L'appel transforme l'affaire en un nouveau procès.

La Cour d'appel a porté l'affaire contre Caslav Joliq, condamné par la Cour constitutionnelle de Pristina à huit ans de prison pour crimes de guerre dans la ville d'Istog. “avec l'approbation de la plainte de bouclier C. J, avocat Miodrga Brkljac, Acte de la Fondation Cour à Pristina... du 2206.2024 annule et le sujet est renvoyé au tribunal [...]
“avec l'approbation de la plainte de bouclier C. J, avocat Miodrga Brkljac, la loi sur la Cour constitutionnelle de Pristina... du 22.06.2024 est annulée et le sujet est renvoyé au tribunal du premier degré dans le nouveau procès”, dit dans le verdict rendu le 4 novembre 2024 par la cour d'appel.

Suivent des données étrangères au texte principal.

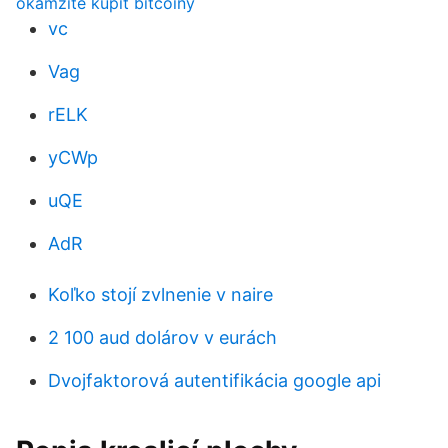
okamžite kúpiť bitcoiny
vc
Vag
rELK
yCWp
uQE
AdR
Koľko stojí zvlnenie v naire
2 100 aud dolárov v eurách
Dvojfaktorová autentifikácia google api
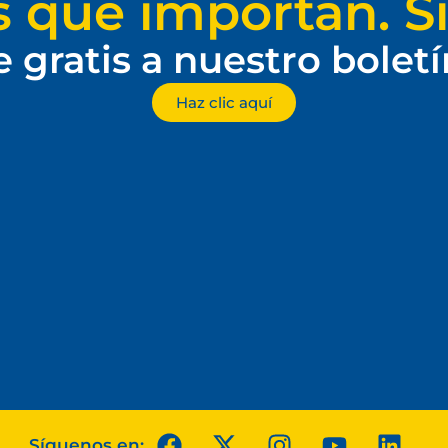
s que importan. Si
e gratis a nuestro bolet
Haz clic aquí
Síguenos en:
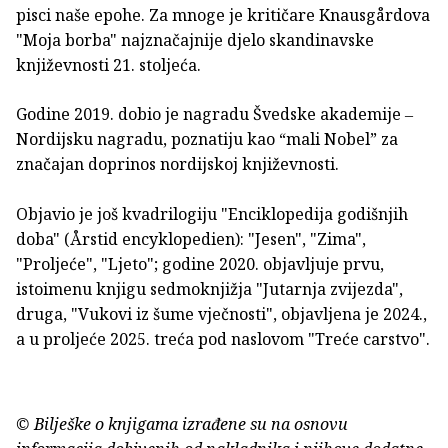
pisci naše epohe. Za mnoge je kritičare Knausgårdova
"Moja borba" najznačajnije djelo skandinavske
književnosti 21. stoljeća.
Godine 2019. dobio je nagradu Švedske akademije ‒
Nordijsku nagradu, poznatiju kao “mali Nobel” za
značajan doprinos nordijskoj književnosti.
Objavio je još kvadrilogiju "Enciklopedija godišnjih
doba" (Årstid encyklopedien): "Jesen", "Zima",
"Proljeće", "Ljeto"; godine 2020. objavljuje prvu,
istoimenu knjigu sedmoknjižja "Jutarnja zvijezda",
druga, "Vukovi iz šume vječnosti", objavljena je 2024.,
a u proljeće 2025. treća pod naslovom "Treće carstvo".
© Bilješke o knjigama izrađene su na osnovu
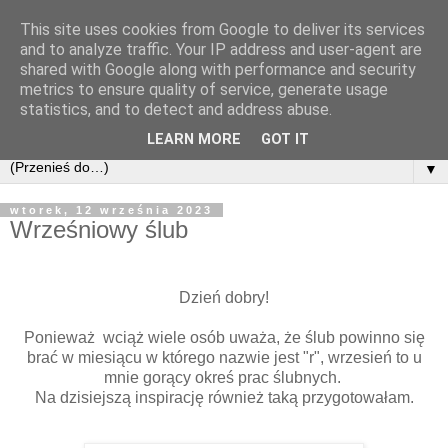
This site uses cookies from Google to deliver its services
and to analyze traffic. Your IP address and user-agent are
shared with Google along with performance and security
metrics to ensure quality of service, generate usage
statistics, and to detect and address abuse.
LEARN MORE
GOT IT
▼
wtorek, 12 września 2023
Wrześniowy ślub
Dzień dobry!
Ponieważ wciąż wiele osób uważa, że ślub powinno się
brać w miesiącu w którego nazwie jest "r", wrzesień to u
mnie gorący okreś prac ślubnych.
Na dzisiejszą inspirację również taką przygotowałam.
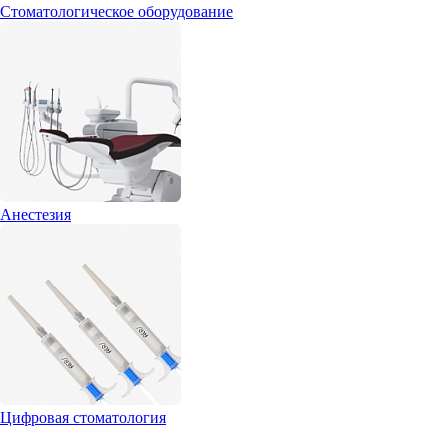
Стоматологическое оборудование
Анестезия
Цифровая стоматология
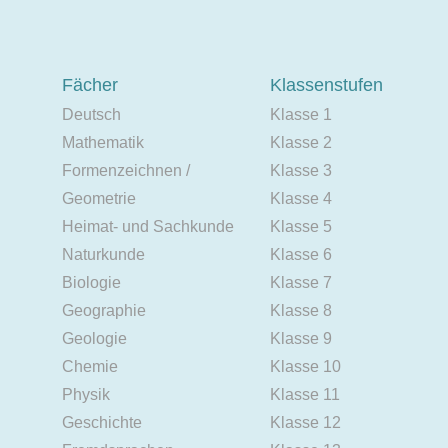
Fächer
Klassenstufen
Deutsch
Klasse 1
Mathematik
Klasse 2
Formenzeichnen /
Klasse 3
Geometrie
Klasse 4
Heimat- und Sachkunde
Klasse 5
Naturkunde
Klasse 6
Biologie
Klasse 7
Geographie
Klasse 8
Geologie
Klasse 9
Chemie
Klasse 10
Physik
Klasse 11
Geschichte
Klasse 12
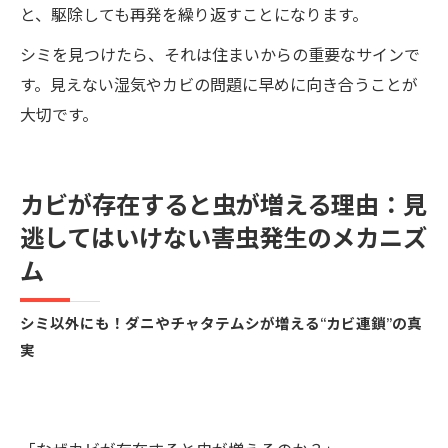
と、駆除しても再発を繰り返すことになります。
シミを見つけたら、それは住まいからの重要なサインで
す。見えない湿気やカビの問題に早めに向き合うことが
大切です。
カビが存在すると虫が増える理由：見
逃してはいけない害虫発生のメカニズ
ム
シミ以外にも！ダニやチャタテムシが増える“カビ連鎖”の真
実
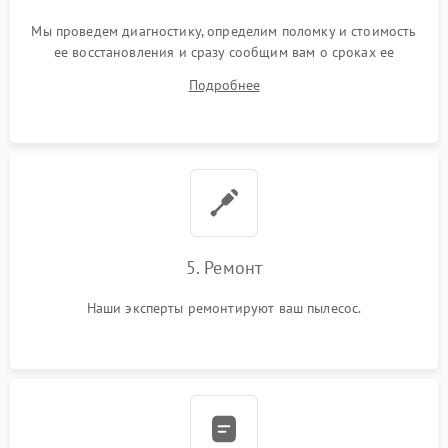
Мы проведем диагностику, определим поломку и стоимость
ее восстановления и сразу сообщим вам о сроках ее
устранения
Подробнее
5. Ремонт
Наши эксперты ремонтируют ваш пылесос.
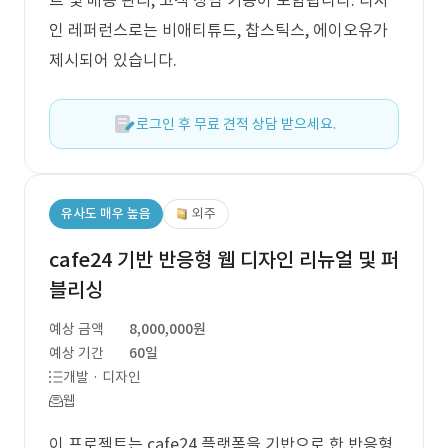
트 및 배송 관리, 고객 상담 기능이 포함됩니다. 디자
인 레퍼런스로는 비애티튜드, 찹스틱스, 에이오유가
제시되어 있습니다.
로그인 후 무료 견적 상담 받으세요.
유사도 매우 높음
외주
cafe24 기반 반응형 웹 디자인 리뉴얼 및 퍼
블리싱
예상 금액
8,000,000원
예상 기간
60일
개발 · 디자인
웹
이 프로젝트는 cafe24 플랫폼을 기반으로 한 반응형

Dans un premier temps, la décision souligne que la plainte contre la décision de la Fondation a incité l'avocat Brkljac en raison de violations des dispositions légales, lorsque la décision est modifiée, l'accusé est libéré, ou l'affaire à être rejugé, rapporte la “Vocation de la Justice”
La réponse à la plainte de l'avocat a déposé avec la proposition du Procureur spécial que la décision de la Fondation soit confirmée, tandis que la plainte de l'avocat à Brkljac soit rejetée comme non fondée.
Par conséquent, la plainte de l'avocat Brkljac, le Procureur d'appel, a déposé une présomption par laquelle il a exigé que les plaintes soient rejetées et la décision constitutionnelle confirmée, ainsi que la réponse du Procureur spécial traitée comme fondée.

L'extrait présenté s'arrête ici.